More specifically, reducing the importation of carbon-based fossil fuels into Washington State to less than half of the status quo by 2050, when I’m eligible to retire.

Why?

The 7,310,300 residents of Washington State own 7,872,783 vehicles that nearly entirely burn imported fossil fuels. 46% of Washington State’s primary energy needs come from petroleum resulting in nearly half of the 94.4 Million Metric Tons of greenhouse gas emissions in our state in 2013. If those emissions were solid CO2 piled on top of CenturyLink field, it would be a pile 7.5 miles tall, every year. It’s a giant scar on our state — one that funnels $$$ billions out of our state to import those fuels, the emissions of which ultimately disrupt the lifespans of us and our ecosystems.

Breakdown the big three fossil fuel imports — 141.5 million barrels of oil, 308 billion cubic feet of natural gas, and 3.5 million short tons of coal — assume $60/barrel of oil, $3.00/thousand cubic feet of natural gas, $45/ton of coal, and that’s $8.5 billion lost to oil, 0.924 billion to natural gas, and $157.5 million to coal. That’s nearly $10 billion every year that would stay here in our state if we had domestic alternatives. Not to mention the reduction in medical bills from the reduced pollution.

Moreover, an alternative like hydrogen is a primary feedstock for many chemical processes, including fertilizer, that we also import.

What will we replace Fossils with? — Electrofuels – primarily Hydrogen

More than 3/4 of Washington State’s electricity generation is from renewable sources in the Columbia basin, making Washington the 2nd largest renewable energy producer in the United States. We produce so much electricity that over half is distributed elsewhere via the Western Interconnect. Here’s a breakdown by power generation type for the Bonneville Power Administration:

Note the monthly variation in Hydro Generated associated with spring run-off, how we vary the output of our single nuclear power plant (Thermal Generated) to adjust for the variable load, and that more power is sent to California (Net Interchange) than we use (Net Load). We see something interesting when we take a closer look at the Wind Generated. In the below right figure you see the increase in installed wind generation capacity for BPA, a nice exponential increase that hit a wall in 2012. The lower left figure, a map of Current and Proposed Wind Projects in the Columbia Gorge, shows that the limit in generation capacity wasn’t due to a lack of sites. The limit is our ability to control the daily fluctuations in renewable power supply.

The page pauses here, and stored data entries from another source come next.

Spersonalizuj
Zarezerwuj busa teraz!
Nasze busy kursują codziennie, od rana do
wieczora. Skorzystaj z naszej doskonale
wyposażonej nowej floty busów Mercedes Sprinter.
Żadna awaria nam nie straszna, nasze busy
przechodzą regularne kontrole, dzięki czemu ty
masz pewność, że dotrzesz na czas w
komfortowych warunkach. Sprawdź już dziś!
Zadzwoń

At any given moment the BPA is working to regulate the power on the grid, to keep the voltage from getting too high (light bulbs blow out) or too low (brown outs). The BPA has real time outputs of this balancing act. Here is a shot from 2016 I use in talks. You can see two points where we exceeded our limit to decrease (dec) and increase (inc) energy on the grid, which causes problems. Although there are many ways to improve incs and decs, they start becoming expensive and difficult to manage. Here’s a chart from BPA showing the difference between expected wind power and the actual. Differences between the two shows when balancing reserved had to be kicked in.

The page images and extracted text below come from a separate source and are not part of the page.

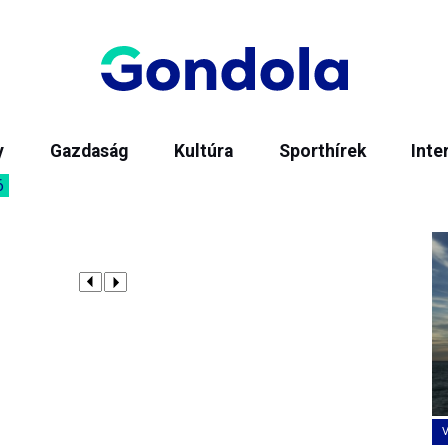
y
Gazdaság
Kultúra
Sporthírek
Inte
6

So to continue increasing the amount of wind we need to increase the amount of dispatch-able loads that can take that wind power. NREL has done the studies. Hydrogen producing electrolyzers take water and this excess electricity and are great for variable supplies such as wind-power. This storable energy form can then be used for cars, injected into the natural gas system, or stored seasonally for power production during other times of the year.

How will our vehicles change?

Washington state is making excellent strides on all electric vehicles. This requires extensive infrastructure investments to install charging stations and to upgrade our neighborhood transformers to handle the increased supply. But the investment will pay off big time! Not only will we need less fuel imports, we’ll be able to more easily balance the grid if these chargers are smart.

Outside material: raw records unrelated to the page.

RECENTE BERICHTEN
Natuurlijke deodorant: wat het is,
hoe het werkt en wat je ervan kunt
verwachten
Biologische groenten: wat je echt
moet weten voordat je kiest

But like most things, this won’t solve all of our problems. I’ve written several articles about the tradeoffs between electric and hydrogen fuel cell vehicles. Most see this as an either or. But when you stand back and look at where the technology is headed, you quickly realize that battery and fuel cell technologies are synergistic and what we all want is a hybrid. Read my piece on “Toyota versus Tesla” for more. In short, the optimal is a hybrid fuel-cell battery-electric vehicle with a 40 mile plug-in battery range (easily done with rooftop solar in the Northwest or a standard plug-in outlet overnight) and a 300 mile hydrogen fuel-cell backup (perfect for getting out and running on the highways with only 3-5 minutes to fully recharge).

Sound good? Here’s how to help make it happen.

WSU-Pullman is the flagship institution in the heart of the Columbia River Basin, the 2nd largest river in North America. Our Grand Challenge is to steward the resources of this region to sustain the vitality of the Pacific Northwest.

The HYdrogen Properties for Energy Research (HYPER) lab at WSU is poised to address this challenge by being the only university cryogenic hydrogen lab in the US. We are developing solutions to our hydrogen refueling challenge as exemplified by the following video:

With two top finishes in the International Hydrogen Student Design Contest , our experience developing hydrogen fuel cell vehicles like the Genii liquid hydrogen drone, alumni who have created startup companies, we uniquely have the experience to lead this energy transition for our region.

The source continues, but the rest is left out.